In [1]:
# Import libraries
import pandas as pd
import numpy as np
import matplotlib.pyplot as plt
import seaborn as sns
import requests
from bs4 import BeautifulSoup
import io
import re
import json
import time
from datetime import datetime
import warnings
warnings.filterwarnings('ignore')
from math import ceil
import zipfile
import os


from azure.storage.blob import BlobServiceClient, BlobClient, ContainerClient
import google.cloud.storage

In [2]:
# Read the JSON config file
config_file_path = 'config.json'
with open(config_file_path, 'r') as config_file:
    config = json.load(config_file) 

# Get the connection string
CONNECTION_STRING = config['AZURE_CONNECTION_STRING']

In [3]:
def download_file(url):
    response = requests.get(url)
    return io.BytesIO(response.content)

In [4]:
def upload_to_azure(data, blob_name, container_name):
    # This function uploads the data to azure blob storage
    # data: data to be uploaded
    # blob_name: name of the blob
    # container_name: name of the container in the blob storage
    blob_service_client = BlobServiceClient.from_connection_string(CONNECTION_STRING)
    container_client = blob_service_client.get_container_client(container_name)
    blob_client = blob_service_client.get_blob_client(container=container_name, blob=blob_name)
    blob_client.upload_blob(data.getvalue(), overwrite=True)

Loan data: 

Go to https://data.sba.gov/dataset/ppp-foia 

13 CSV files on this specific page that need to be uploaded 

Example link of file: https://data.sba.gov/dataset/8aa276e2-6cab-4f86-aca4-a7dde42adf24/resource/738e639c-1fbf-4e16-beb0-a223831011e8/download/public_150k_plus_230930.csv 

In [5]:
# Function to process PPP loan data
def process_ppp_loan_data():
    # Azure container name
    container_name = "pppdata"
    
    # Get the base URL
    ppp_url = "https://data.sba.gov/dataset/ppp-foia"
    response = requests.get(ppp_url)
    soup = BeautifulSoup(response.content, 'html.parser')

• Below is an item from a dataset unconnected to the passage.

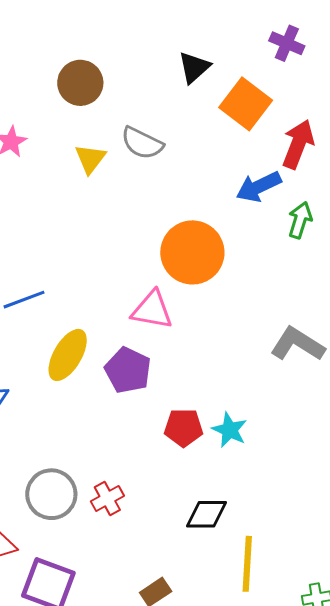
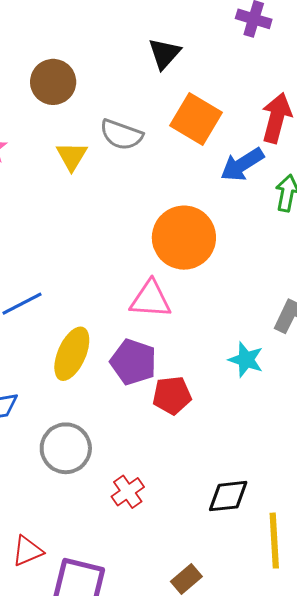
orange square: (246, 104) -> (196, 119), moved
red pentagon: (184, 428) -> (172, 395), moved
cyan star: (230, 430) -> (246, 360), moved
gray circle: (51, 494) -> (66, 448), moved

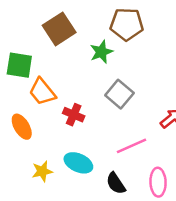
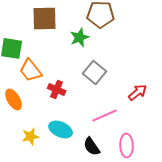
brown square: (59, 29) -> (45, 18), turned 32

    # Find the link to each CSV file
    for link in soup.find_all('a', href=True):
        # Find the CSV files
        if link['href'].endswith('.csv'):
            file_url = link['href']
            file_name = file_url.split('/')[-1]

            # Download the file
            print(f"Processing:\t{file_name}")
            file_content = download_file(file_url)
            print(f"{file_name} downloaded successfully")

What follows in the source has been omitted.